I have some timing results for the random number generator with different instruction sets and different compilers in this theoretical article. The Microsoft compiler gives poor performance, Gnu, Clang and Intel compilers give good performance.
   
Random number generator with vector output
Author:  Date: 2014-10-22 09:22
Have you heard a library called Random123. The paper by the author is at the following link: dl.acm.org/authorize?6509660 which I recall won the best paper at the SC11 conference. The library can be found at www.deshawresearch.com/resources_random123.html

It is a library for parallel random number generating. Unlike conventional PRNG, their generators are based on Cryptographic ideas of using the bijection y_i = f(x_i) where x_i's are only need to be different, such as 1, 2, 3,..., and y_i will appear to be random. All RNG discussed in there paper are Crush resistance (the BigCrush to be specific).

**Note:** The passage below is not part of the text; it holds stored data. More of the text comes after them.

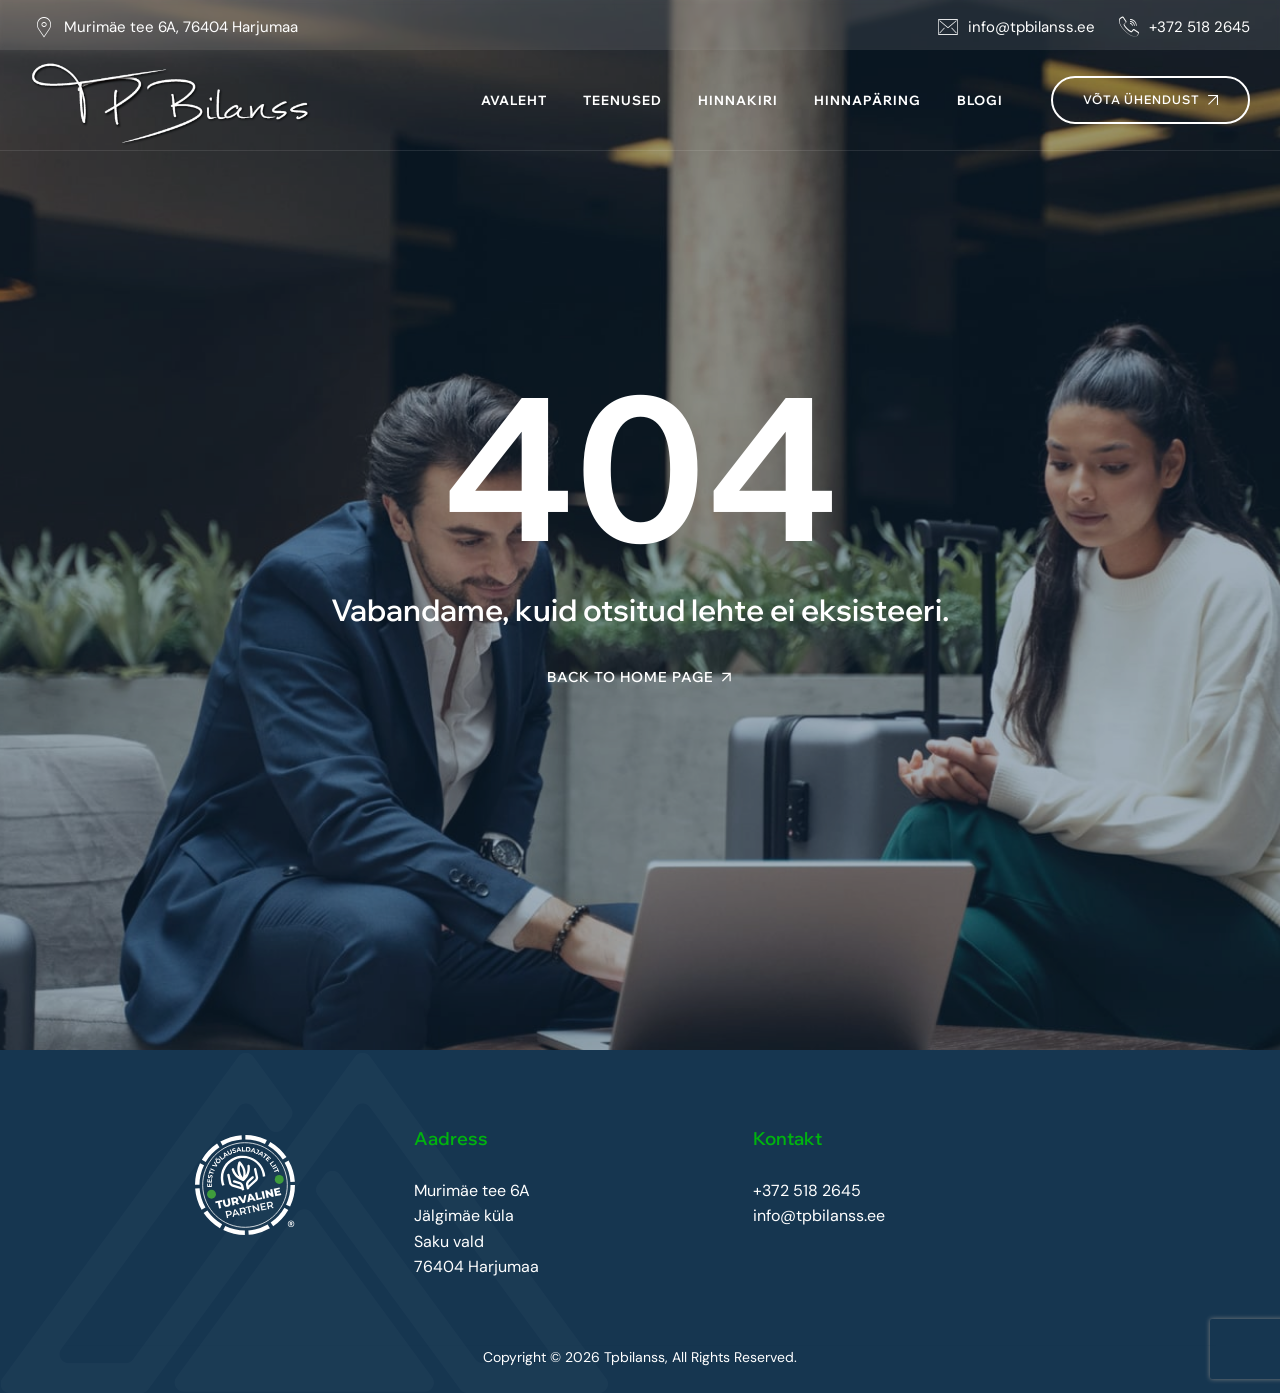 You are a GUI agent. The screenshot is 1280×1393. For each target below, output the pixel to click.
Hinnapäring (867, 100)
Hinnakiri (738, 100)
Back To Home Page (630, 677)
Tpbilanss (634, 1357)
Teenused (622, 100)
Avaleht (514, 100)
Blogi (980, 100) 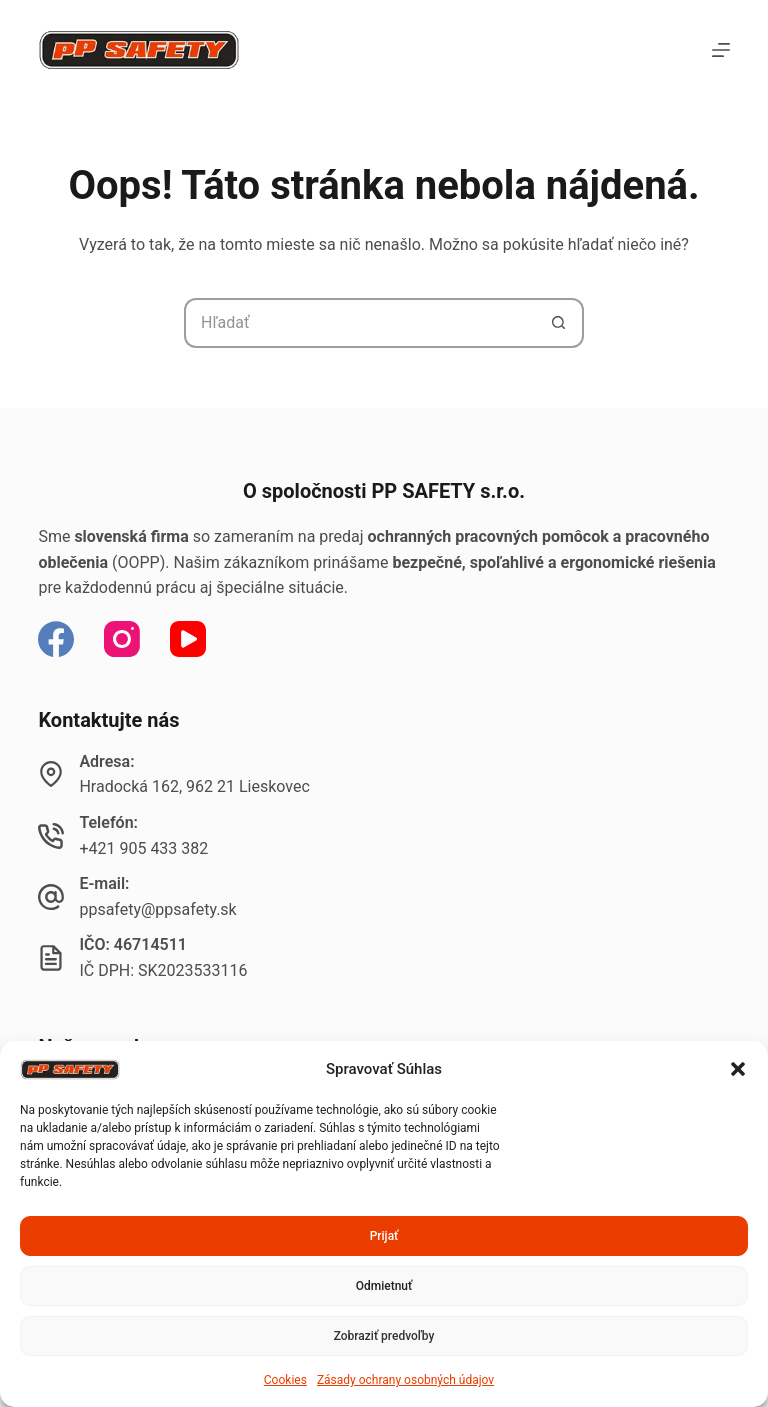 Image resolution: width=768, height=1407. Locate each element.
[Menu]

Is there any real advantage of your new library against theirs? The only one I can think of is that some PRNG has a much longer period. Theirs, on the other hand can easily provides 2^256 independent streams, each with 2^256 period, which is more than enough for most situations except the most demanding ones.

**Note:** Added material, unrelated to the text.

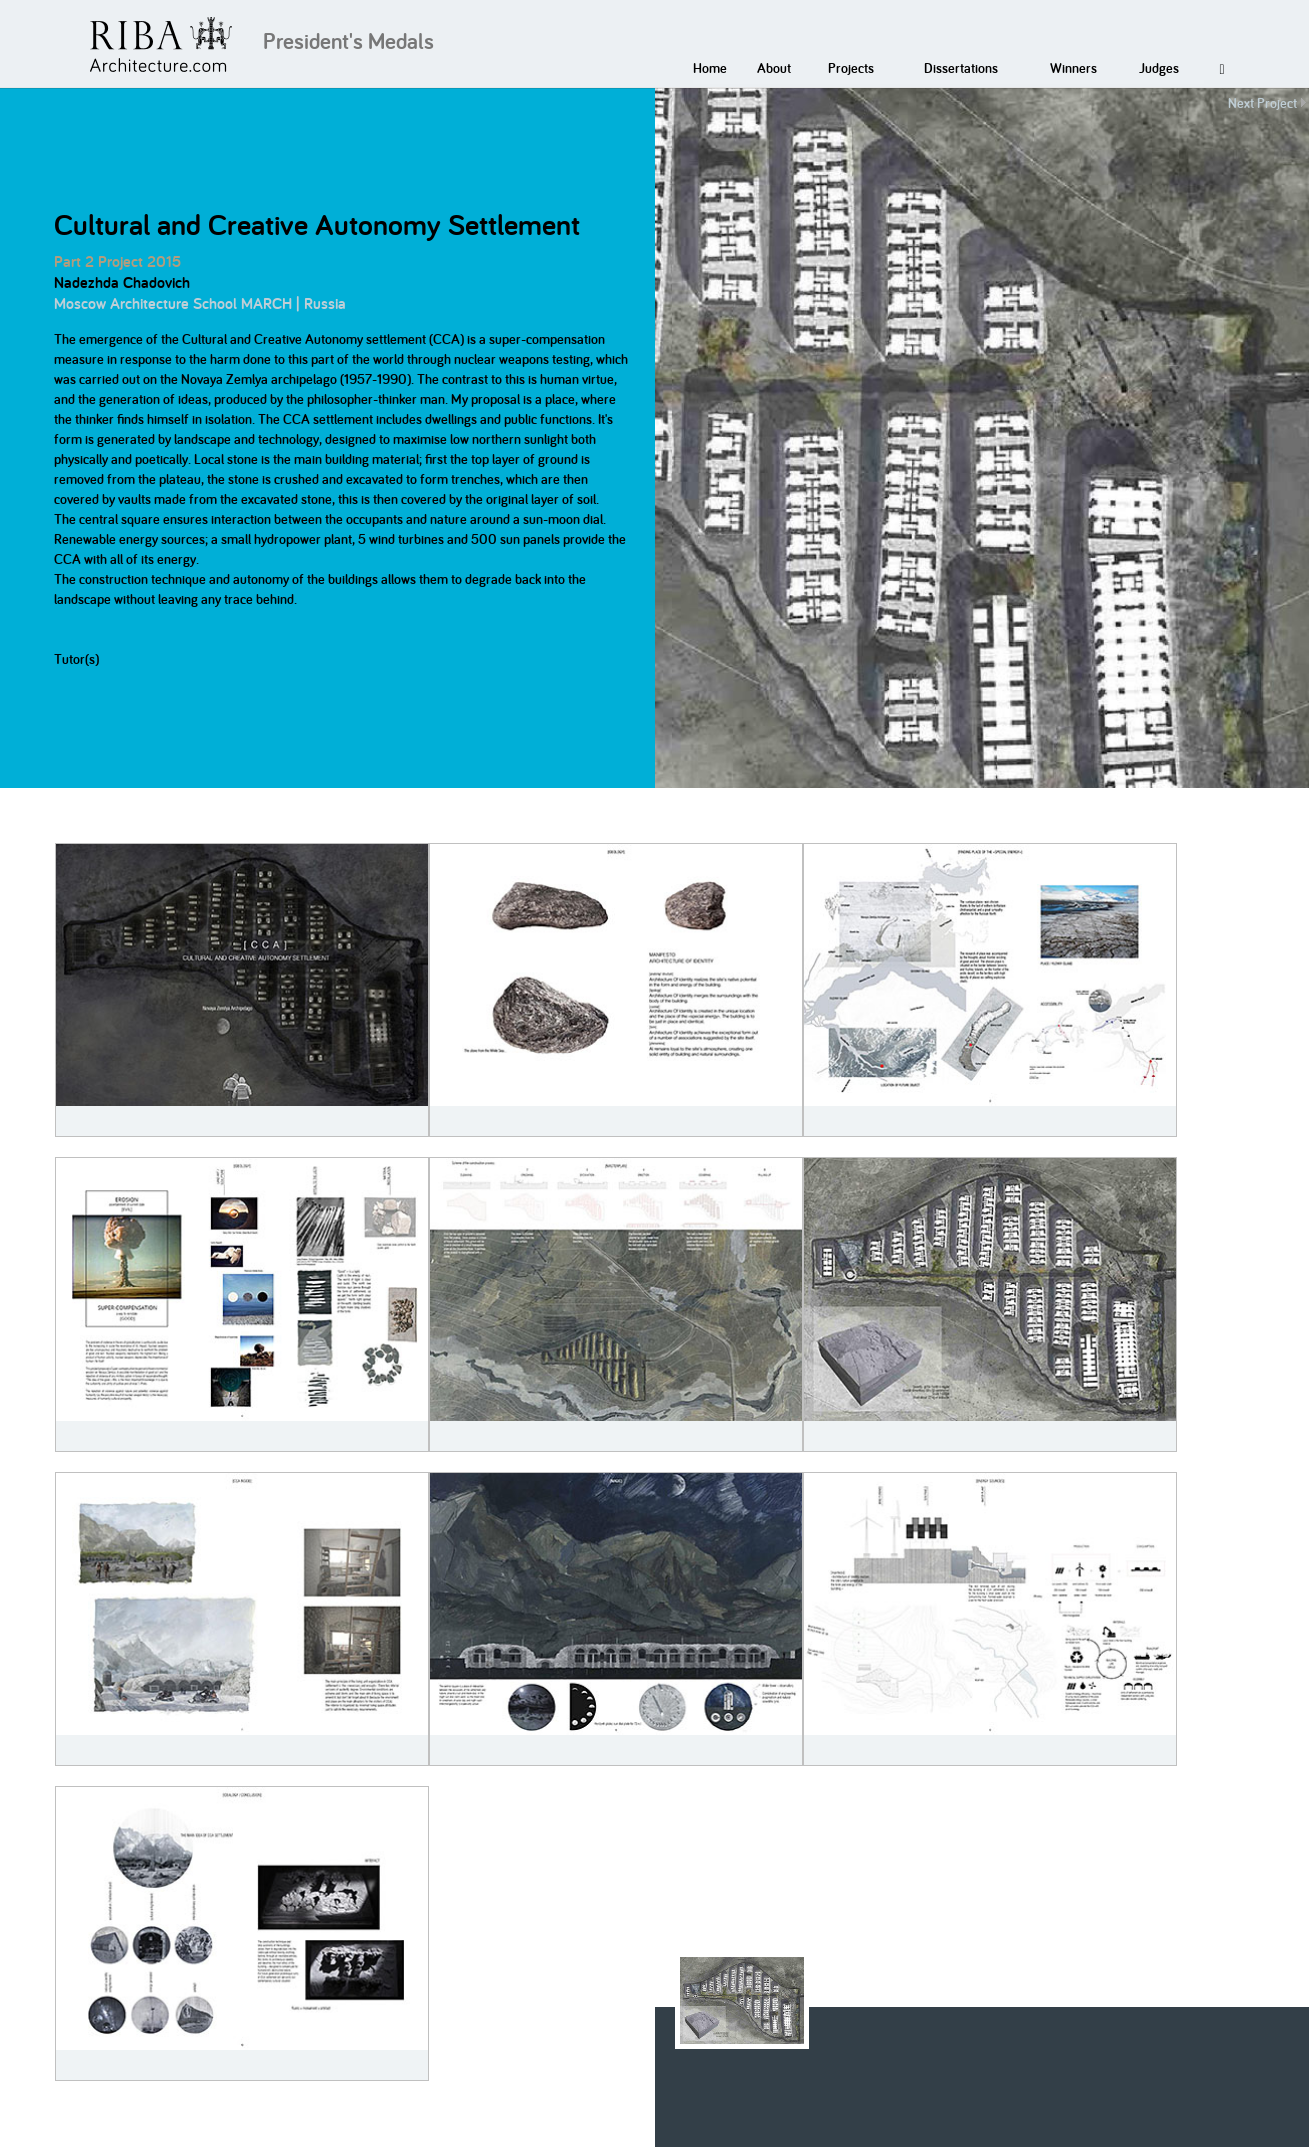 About (774, 68)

Performance-wise, generators in their library usually are ~10cpB on a Haswell CPU. The performance results included in their paper are faster, but were obtained in more idealized situation. I managed to re implement their algorithms and reduced the cpB to ~2 for most algorithms (I was only able to do it after reading your optimization manual, many thanks). In some cases their algorithm can be made to perform even better, < 1cpB (on average), but at the cost of larger space requirement (but the state size of the RNG are still considerably smaller than conventional PRNG such as MT19937).

   
Random number generator with vector output
Author: Agner Date: 2014-10-22 10:49
Yan Zhou wrote:
Have you heard a library called Random123.
Yes, I am referring to it in the theoretical article www.agner.org/random/theory/randomvector.pdf

The AES instruction doesn't come in vector sizes bigger than 128 bits. That's why I am not using it.

   
Random number generator with vector output
Author:  Date: 2014-10-22 19:11
Agner wrote:
The AES instruction doesn't come in vector sizes bigger than 128 bits. That's why I am not using it.
Is that a big issue? The AES instruction has a latency of 7 on Sandy bridge and later, but can be started every 1 cycle. Therefore by generating random numbers in 8 blocks, the theoretical peak performance is 0.64 cpB (though in practice I only managed 0.8cpB per core), which I believe is better than most RNG out there. I have only saw Intel MKL's SFMT19937 and MT2203 being better (0.5cpB, the last time tested them).

Anyway, it is indeed a shame that the newer VEX encoded AES instructions only work on the lower part XMM of YMM

   
Random number generator with vector output
Author: Agner Date: 2014-10-23 00:39
There is no good theoretical analysis of how random the output of AES is. I would combine it with another generator with extremely long cycle length anyway, for reasons described in my theory article. There is also a problem with portability to platforms that don't have AES.